**Task prompt:**
Output the data below exactly, images excluded.

(Exercise input)

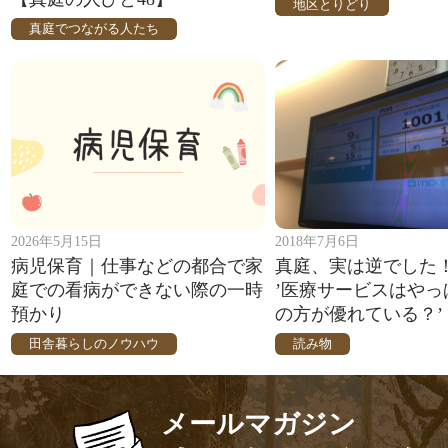
地区とりどり
真庭でつながる人たち
2026年5月15日
2018年7月6日
病児保育｜仕事などの都合で家
真庭、実は逆でした
庭での看病ができない際の一時
’医療サービスはやっ
預かり
の方が優れている？’
田舎暮らしのノウハウ
読み物
メールマガジン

(End Exercise input)

**Exercise output:**
地区とりどり
真庭でつながる人たち
2026年5月15日
2018年7月6日
病児保育｜仕事などの都合で家
真庭、実は逆でした
庭での看病ができない際の一時
’医療サービスはやっ
預かり
の方が優れている？’
田舎暮らしのノウハウ
読み物
メールマガジン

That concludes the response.